The Politics Of Songs In Eighteenth Century Britain 1723 1795 written by Kate Horgan and has been published by Routledge this book supported file pdf, txt, epub, kindle and other format this book has been release on 2015-10-06 with History categories.


Horgan analyses the importance of songs in British eighteenth-century culture with specific reference to their political meaning.

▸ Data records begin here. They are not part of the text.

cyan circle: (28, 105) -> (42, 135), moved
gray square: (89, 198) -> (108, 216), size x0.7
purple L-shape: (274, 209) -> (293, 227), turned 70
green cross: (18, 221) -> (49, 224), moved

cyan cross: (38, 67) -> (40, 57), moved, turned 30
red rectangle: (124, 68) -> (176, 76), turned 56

Using an interdisciplinary methodology, combining the perspectives of literary studies and cultural history, the utilitarian power of songs emerges across four major case studies.



Biblical Readings And Literary Writings In Early Modern England 1558 1625


Biblical Readings And Literary Writings In Early Modern England 1558 1625
DOWNLOAD eBooks

Author : Victoria Brownlee
language : en
Publisher: Oxford University Press
Release Date : 2018

Biblical Readings And Literary Writings In Early Modern England 1558 1625 written by Victoria Brownlee and has been published by Oxford University Press this book supported file pdf, txt, epub, kindle and other format this book has been release on 2018 with Literary Criticism categories.

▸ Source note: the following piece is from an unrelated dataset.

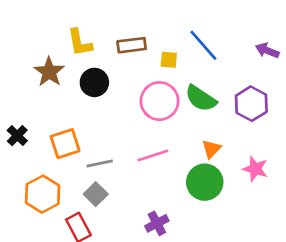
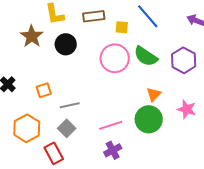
orange square: (65, 144) -> (44, 90), size x0.7
pink line: (153, 156) -> (111, 125), moved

The Bible had a profound impact on early modern culture, and bible-reading shaped the period's drama, poetry, and life-writings, as well as sermons and biblical commentaries. This volume provides an account of the how the Bible was read and applied in early modern England. It maps the connection between these readings and various forms of writing and argues that literary writings bear the hallmarks of the period's dominant exegetical practices, and do interpretative work. Tracing the impact of biblical reading across a range of genres and writers, the discussion demonstrates that literary reimaginings of, and allusions to, the Bible were common, varied, and ideologically evocative. The book explores how a series of popularly interpreted biblical narratives were recapitulated in the work of a diverse selection of writers, some of whom remain relatively unknown. In early modern England, the figures of Solomon, Job, and Christ's mother, Mary, and the books of Song of Songs and Revelation, are enmeshed in different ways with contemporary concerns, and their usage illustrates how the Bible's narratives could be turned to a fascinating array of debates. In showing the multifarious contexts in which biblical narratives were deployed, this book argues that Protestant interpretative practices contribute to, and problematize, literary constructions of a range of theological, political, and social debates.